As we boarded the aircraft in Oman, Cheney was settled in the Airstream for the nearly three-hour journey to Islamabad in the belly of the Spirit of Strom.
This wasn’t nearly as nice as the quarters where the vice president had spent the night before–the Shangri-La resort on the coast of the Gulf of Oman outside Muscat.
All hotels have names. This one earned it.
The resort in this Boca Raton of the Strait of Hormuz is a complex of luxurious hotels nestled along the beach and cradled by a low ridge of steeply sloped, sandy-rock mountains that frame the coastline.
They apparently had to blast serious holes through the hard hills along the coast to build the steep, winding roads leading up and down into the Shangri-La. But this is a country that puts out 750,000 barrels of oil a day.
Oman has long been a low-key ally of the United States. The failed U.S. attempt to rescue 53 American hostages from the former U.S. Embassy in Iran in 1980 was launched from Oman’s Masirah air base.

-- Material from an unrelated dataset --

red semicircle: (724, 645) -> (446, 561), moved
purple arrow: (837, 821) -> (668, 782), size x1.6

The vice president flew the Spirit of Strom from Oman–leaving not from an air base but from the Royal Flight center at the Muscat airport–and traveled just 30 miles off the coast of Iran en route to Islamabad. He spent less than four hours on the ground in Pakistan, then made an hour-long hop to Bagram in Afghanistan. It was raining when he arrived, and the weather was growing worse by the hour, scuttling plans to travel later that day to Kabul for a meeting with Afghan President Hamid Karzai. Kabul already had snow on the ground.
The Spirit of Strom, and Cheney, spent an unexpected overnight at Bagram. The Spirit sat out on the tarmac overnight, an awesome gray presence in the gloomy wintry mix of rain and snow that grounded the plane until it took off about noon local time Tuesday for the 18-minute flight into Kabul.

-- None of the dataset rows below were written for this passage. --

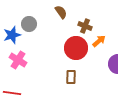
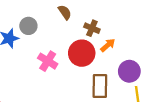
pink cross: (18, 60) -> (48, 61), moved
brown rectangle: (71, 77) -> (100, 86), moved, size x1.5

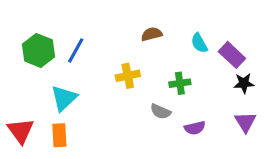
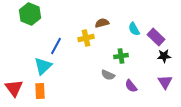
green hexagon: (39, 50) -> (30, 14), moved
blue line: (76, 50) -> (56, 46), moved
yellow cross: (128, 76) -> (86, 38), moved
purple semicircle: (195, 128) -> (131, 86), turned 64

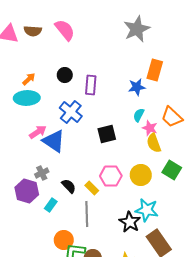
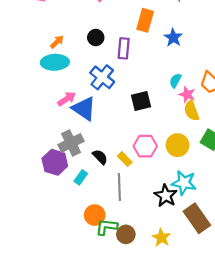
orange rectangle: (155, 70) -> (145, 20), moved
blue star: (137, 87) -> (173, 38), moved, turned -30
gray cross: (42, 173) -> (71, 143), size x1.6

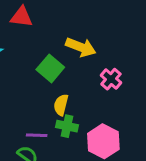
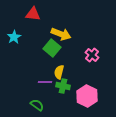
yellow arrow: (81, 47) -> (61, 34), moved
purple line: (37, 135) -> (45, 82), moved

Cheney was in the capital for a little more than two hours, meeting Karzai over lunch at the fortified palace. A tray of coffee and juice greeted the American entourage upon arrival, and the formal dining room was set with a long table. The vice president had reached the palace in an armored motorcade that weaved between concrete and sandbag barricades erected along the route.
It was cool in Kabul, and the snow that reportedly had prevented our visit the day before had largely melted. The sun was peeking out through the cloud cover as Cheney’s motorcade left the palace, kicking up a cloud as it slalomed its way back to the airport, and the Spirit of Strom.